Patih Nyasar!

Syarif Hidayatullah
Chapter #11

Penangkapan Dera

Kunjungan Tiara Ayuni ke Mall Metropolitan Bekasi nampaknya berbuah manis. Belum sampai habis kobaran semangat praktek lapangan, mahasiswi cantik nan polos itu kembali mengalami kejanggalan, walau kini tidak berbau mistis.

“Loh, tumben di Gramedia seramai itu? Hari ini ada diskon gede-gedean atau ada penulis bestseller yang lagi meet & greet? Yuhu!” Tiara berlari kegirangan dengan raut menggemaskan. Dia menerobos para pengunjung laksana orang naber. Menghalalkan segala cara demi terbukanya sebuah jalan.

“Permisi! Ada air panas.” Satu-dua orang menyingkir.

“Ada abu vulkanik di belakang.” Anak kecil menangis karena berebutan mantan. Lima pengunjung hengkang dari hadapannya.

“Tolong beri jalan! Ada anak conda di gesper saya! Sssttt!”

Fix, auto ambyar.

“Saya masih butuh beberapa buku lagi. Tempat ini dijual, tidak?” tanya lelaki sinting tanpa keraguan sedikit pun.

Penjaga kasir tersentak sesak, pegawai lain berdatangan mengonfirmasi kewarasan kutu buku kelewat kalap itu. Mereka menduga ada salah satu pasien rumah sakit jiwa yang lepas dari pengawasan petugas. Namun waktu berkata lain setelah dia menyerahkan dua puluh kartu ATM dari berbagai banking untuk dicek nominalnya.

“Permisi-permisi ... Aduh!” Sesampainya di toko buku yang super ramai, keningnya malah tersikut lengan salah seorang pengunjung.

“Eh, maaf-maaf, Mba. Kesikut saya ya?”

“Iya-iya, gapapa, Mas.”

“Mba ini, pernah ikut latihan bela diri?” lontar si pelaku memutar pembicaraan.

“Enggak.”

“Zaman sekarang harus hati-hati, Mba. Apalagi paras bidadari seperti Mba ini langka sekali. Sudah cantik, baik, pemaaf pula.”

Terus aja cari alasan sampai sukses. Dasar cowok. Gerutunya lalu berkata, “Alhamdulillah, saya belum pernah mendapati kekerasan fisik, kecuali sikutan Mas tadi.”

“Duh, saya bener-bener minta maaf, Mba. Saya enggak sengaja. Kening Mba jadi benjol gara-gara sikut saya.“ Ia merogoh dompet berisi lima lembar pecahan sepuluh ribu dan dua ribu. “Berapa biaya admin yang harus—“ Tiara melebarkan telapaknya seraya menolak keibaan si pelaku.

“Eh, jangan-jangan! Saya masih ada—“ Begitu memeriksa isi tasnya sendiri, uang yang tiga bulan penuh dikumpulkannya raib bak dirayab. Ke mana perginya semua uang hasil nabung kuliah aku? Batinnya tanpa menampilkan raut panik. “—urusan,” lanjut jedanya, kembali membelah barisan manusia.

Usai memeriksa kebenaran isi rekening, para pegawai segera mengalkulasi total biaya lebih dari seratus judul buku yang dipinang lelaki aneh tersebut. Sambil memperhatikan mereka yang sibuk bekerja dan mempertahankan kewarasan, lelaki itu mendekati satu persatu pegawai, lalu berbisik.

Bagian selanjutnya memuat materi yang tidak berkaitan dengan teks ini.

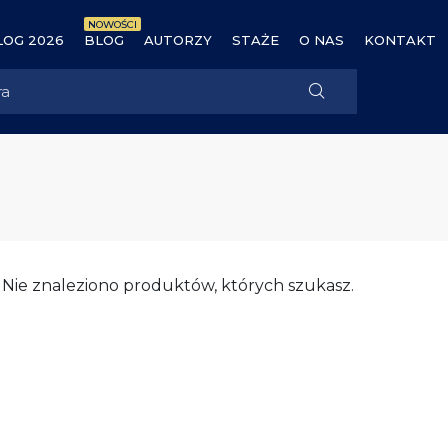
NOWOŚCI
OG 2026
BLOG
AUTORZY
STAŻE
O NAS
KONTAKT
Nie znaleziono produktów, których szukasz.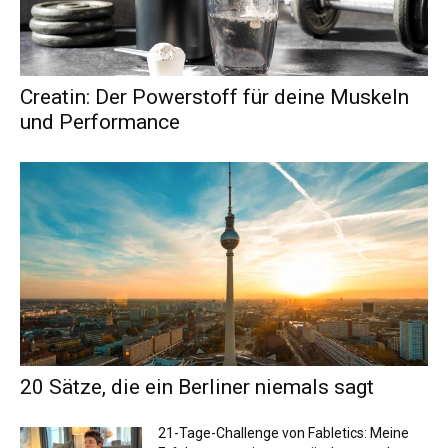
Creatin: Der Powerstoff für deine Muskeln
und Performance
20 Sätze, die ein Berliner niemals sagt
21-Tage-Challenge von Fabletics: Meine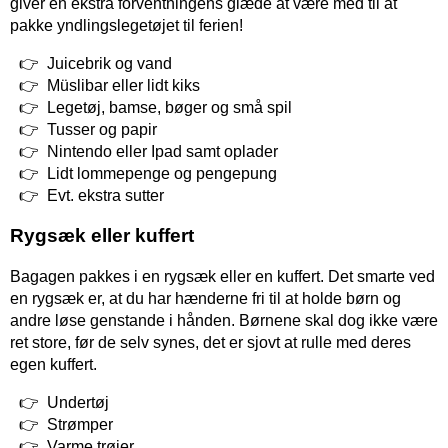
giver en ekstra forventningens glæde at være med til at
pakke yndlingslegetøjet til ferien!
Juicebrik og vand
Müslibar eller lidt kiks
Legetøj, bamse, bøger og små spil
Tusser og papir
Nintendo eller Ipad samt oplader
Lidt lommepenge og pengepung
Evt. ekstra sutter
Rygsæk eller kuffert
Bagagen pakkes i en rygsæk eller en kuffert. Det smarte ved
en rygsæk er, at du har hænderne fri til at holde børn og
andre løse genstande i hånden. Børnene skal dog ikke være
ret store, før de selv synes, det er sjovt at rulle med deres
egen kuffert.
Undertøj
Strømper
Varme trøjer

“Kalau saya beli toko buku ini, satu ATM cukup? Atau perlu saya tambah dua?” Habislah ludah mereka, tidak ada yang dapat ditelan selain keringat.

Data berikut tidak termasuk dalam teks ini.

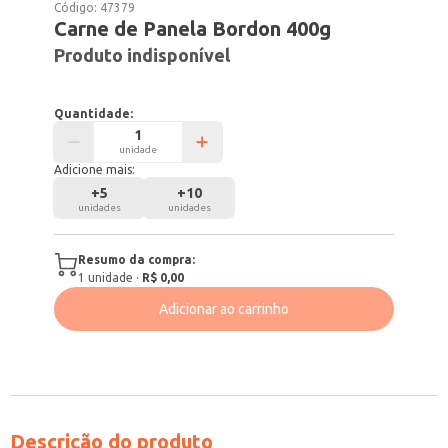
Código:
47379
Carne de Panela Bordon 400g
Produto indisponível
Quantidade:
unidade
Adicione mais:
+
5
+
10
unidades
unidades
Resumo da compra:
1
unidade
·
R$ 0,00
Adicionar ao carrinho
Descrição do produto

“M-maaf, Kak. Toko buku ini t-tidak dijual,” jawab pegawai pria berambut cepak tanpa menoleh ke arahnya, fokus pada monitor yang akhirnya mengeluarkan harga.

“Baiklah. Berapa yang harus saya bayar?”

“Tiga puluh juta delapan ratus enam puluh empat ribu rupiah.”

Sontak para pengunjung yang mendengar nominal itu, melepaskan smartphone-nya hingga menimbulkan nada padu bak hujan smartphone. Dengan mulut menganga tercengang, satu kata keluar bersamaan.